The boot shot is an age-old tradition. “See these boots? They got me here.” Here, in this case, is Frozen Lake, the upper most of the Crater Lakes in Colorado’s James Peak Wilderness. Above the lake is the Continental Divide, the line that runs up the Rockies and separates the Pacific and Gulf of Mexico watersheds. This is where I sat on Sunday afternoon around 1pm with my best friend from childhood, Matt Jordan. Hiking and backpacking is our favorite thing to do together, yet somehow this was the first hike we’d done together with our wives coming along.

The seasons are definitely changing up there. The star gentians on the left are always end of the season wildflowers, like the alpine gentians I mentioned last week. The tundra is turning an orange rust, the wind has extra bite, and the creeks are pretty low. Somehow, through this all, the elephantheads (above right) are in fine shape.

So here are the details on the hike. From Denver, head to Boulder and west to Nederland. Above 10 minutes south is a tiny hamlet called Rollinsville.

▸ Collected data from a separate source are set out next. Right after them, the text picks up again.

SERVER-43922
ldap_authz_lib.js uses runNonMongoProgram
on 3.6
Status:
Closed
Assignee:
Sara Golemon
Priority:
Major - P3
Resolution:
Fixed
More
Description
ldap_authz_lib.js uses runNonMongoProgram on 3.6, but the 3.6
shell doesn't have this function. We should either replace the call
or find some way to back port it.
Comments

From there, you drive a dirt road west all the way to the Moffat Tunnel, park, and climb southwest into the James Peak Wilderness. After 1.5 miles, the trail forks, and to get to Crater Lakes you veer right and climb up into this hanging valley. There are two lower lakes and 1 1/2 upper lakes (a pond, really).

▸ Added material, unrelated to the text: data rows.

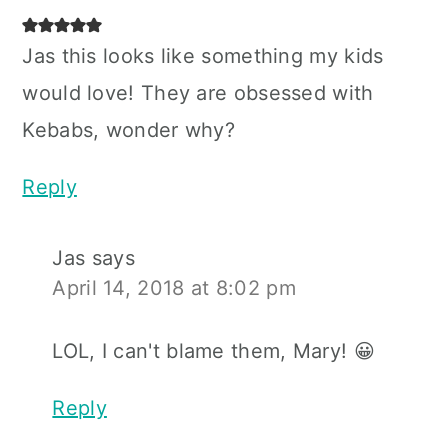
Jas this looks like something my kids
would love! They are obsessed with
Kebabs, wonder why?
Reply
Jas
says
April 14, 2018 at 8:02 pm
LOL, I can't blame them, Mary! 😀
Reply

Matt sez: “long live Mountain Funk.”

Jenny and Hailey opted to play cards on the shore of one of the lower lakes, while Matt and I climbed up to Frozen Lake. The trail builders were clearly members of the Church of No Switchbacks: it went straight up and was pretty loose. Waterfalls are everywhere between these two lakes, and I wish I had better light to capture them (and more water…come back in mid-July, I guess). In fact, the light was pretty shoddy all day, but we didn’t get up there until 9am, so this was never meant to be a “photo trip” per se.

After the pond, the trail goes under a three-foot canopy of bristlecone pines. It is seriously like climbing into a pine cave. Go left and your head pops out the other side (where you can see the upper lake for the first time), and then you have to squeeze through this narrow passage while dried up branches scratch your calves. It is so cool.

Here is when Matt’s head popped out of the piney canopy.

Looks like he’s shopping in a Christmas tree lot or something.

To quote Matt: “a good time was had by all.”